Um pouco depois, comecei a ver surgir vinhos de Minas Gerais e de São Paulo. Fui investigar e fiquei sabendo do trabalho do pesquisador Murilo de Albuquerque Regina da Epamig (Empresa de Pesquisa Agropecuária de Minas Gerais). Regina desenvolveu um sistema de podas que garantiram a sustentabilidade da produção de vinhos finos em quase todo o Brasil.
Esse sistema é conhecido como dupla poda ou poda invertida e os vinhos, como vinhos de inverno. Isso tudo tem menos de 20 anos. A IP Sul de Minas vem agora coroar todo o trabalho de pesquisadores e produtores. Surgiu de uma iniciativa da Anprovin (Associação Nacional de Produtores de Vinhos de Inverno). Como seus associados estão espalhados por uma área muito grande, a Anprovin os agrupou em dez núcleos regionais e os encarregou de ir atrás das suas indicações geográficas. O núcleo do Sul de Minas foi o primeiro a ter sucesso.

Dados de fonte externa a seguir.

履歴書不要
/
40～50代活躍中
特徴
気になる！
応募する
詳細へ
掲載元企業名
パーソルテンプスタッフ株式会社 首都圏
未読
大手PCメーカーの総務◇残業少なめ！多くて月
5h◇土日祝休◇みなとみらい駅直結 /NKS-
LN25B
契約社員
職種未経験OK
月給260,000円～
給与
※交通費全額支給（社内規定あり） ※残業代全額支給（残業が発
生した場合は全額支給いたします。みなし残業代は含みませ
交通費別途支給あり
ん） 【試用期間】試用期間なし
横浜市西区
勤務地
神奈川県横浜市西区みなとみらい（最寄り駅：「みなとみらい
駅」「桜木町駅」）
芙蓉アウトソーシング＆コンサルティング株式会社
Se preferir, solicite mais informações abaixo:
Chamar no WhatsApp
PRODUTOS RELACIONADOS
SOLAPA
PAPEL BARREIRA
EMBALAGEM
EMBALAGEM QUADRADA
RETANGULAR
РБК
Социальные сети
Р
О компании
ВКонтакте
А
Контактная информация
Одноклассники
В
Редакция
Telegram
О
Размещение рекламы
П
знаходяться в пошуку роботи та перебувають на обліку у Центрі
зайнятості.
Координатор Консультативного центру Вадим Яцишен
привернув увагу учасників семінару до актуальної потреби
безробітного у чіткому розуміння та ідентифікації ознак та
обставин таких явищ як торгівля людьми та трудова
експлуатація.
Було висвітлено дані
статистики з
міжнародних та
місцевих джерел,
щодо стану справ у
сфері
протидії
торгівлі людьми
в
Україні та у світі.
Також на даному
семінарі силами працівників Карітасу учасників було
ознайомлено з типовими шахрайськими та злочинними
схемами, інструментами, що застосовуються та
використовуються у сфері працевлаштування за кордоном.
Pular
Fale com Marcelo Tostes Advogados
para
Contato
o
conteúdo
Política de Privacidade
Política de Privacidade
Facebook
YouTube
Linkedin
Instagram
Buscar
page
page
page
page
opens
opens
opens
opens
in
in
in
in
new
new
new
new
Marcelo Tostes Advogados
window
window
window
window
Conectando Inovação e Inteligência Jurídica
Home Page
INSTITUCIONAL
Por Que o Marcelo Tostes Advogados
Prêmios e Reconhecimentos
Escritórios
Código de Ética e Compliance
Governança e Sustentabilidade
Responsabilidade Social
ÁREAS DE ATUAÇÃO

Esses núcleos não foram agrupados aleatoriamente. Além da proximidade geográfica, buscou-se características comuns de clima, solo e relevo. No caso da IP Sul de Minas, todos os vinhedos precisam, por exemplo, estar a uma altitude mínima de 800 metros. As variedades permitidas são syrah, merlot, cabernet franc, cabernet sauvignon, marselan, tempranillo, petit verdot, pinot noir e grenache, para tintos e rosés. Para os brancos sauvignon blanc, chardonnay, viognier e marsanne.

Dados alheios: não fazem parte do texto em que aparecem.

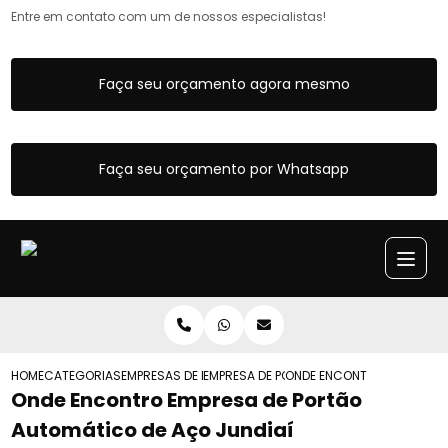
Entre em contato com um de nossos especialistas!
Faça seu orçamento agora mesmo
Faça seu orçamento por Whatsapp
HOME
CATEGORIAS
EMPRESAS DE PORTOES AUTOMATICOS
EMPRESA DE PORTAO AUTOMATICO DE AC
ONDE ENCONTRO EMPRESA D
Onde Encontro Empresa de Portão
Automático de Aço Jundiaí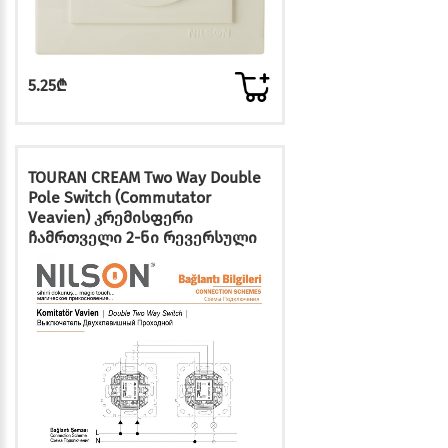
5.25₾
TOURAN CREAM Two Way Double
Pole Switch (Commutator
Veavien) კრემისფერი
ჩამრთველი 2-ნი რევერსული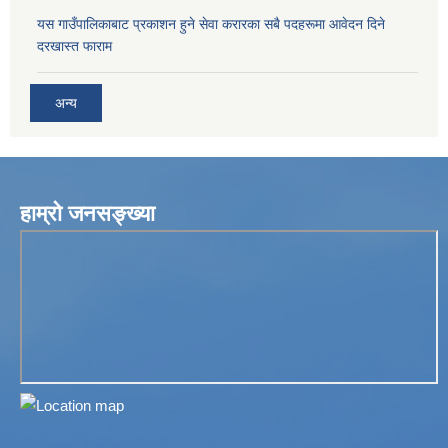
यस गाउँपालिकाबाट प्रकाशन हुने सेवा करारका सबै पदहरूमा आवेदन दिने
दरखास्त फाराम
अन्य
हाम्रो जनसङ्ख्या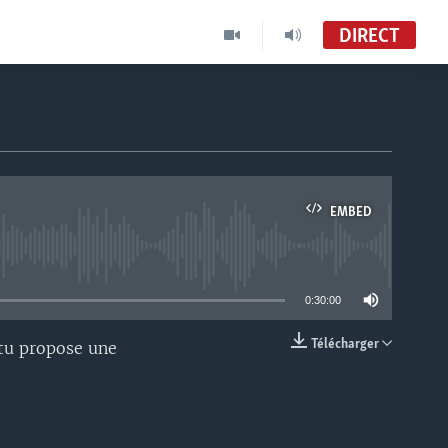
DIRECT
EMBED
able
0:30:00
Télécharger
ntu propose une
EMBED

A IP Sul de Minas ocupa uma área descontínua de 4239,6 km² e inclui os municípios de Cordislândia, São Gonçalo do Sapucaí, Três Corações, Três Pontas, São João da Mata, Campos Gerais, Boa Esperança, Bom Sucesso, Ibituruna e Ijaci.
Quando vi essa lista de municípios dei por falta de Caldas, onde fica a sede da Epamig, e um dos vinhedos da vinícola de Murilo, a Estrada Real. “Caldas não tem produção de vinho de inverno”, explicou o publicitário e engenheiro agrônomo Matheus Cassimiro Alves, que foi gerente executivo da ANPROVIN entre 2022 e 2024. “Os núcleos regionais são de produtores de vinho de inverno. Caldas, por ser uma região de altitude, tem produção de uvas finas no ciclo normal, de verão”.
Senti falta também de Andradas, Ritápolis e Prados. Todos municípios que sei serem sede de vinícolas. Matheus explicou que todas essas cidades pertencem a outros núcleos. Em algum momento, esses núcleos também se tornarão IPs. Estamos vendo nascer vinhos e regiões vinícolas próximas, mas com características próprias. Algo como acontece na Toscana (Itália), por exemplo, onde o chianti é diferente do brunello di Montalcino, que, por sua vez, é diferente do vino nobile di Montepulciano, apesar de todas essas denominações ficarem a poucos quilômetros de distância umas das outras.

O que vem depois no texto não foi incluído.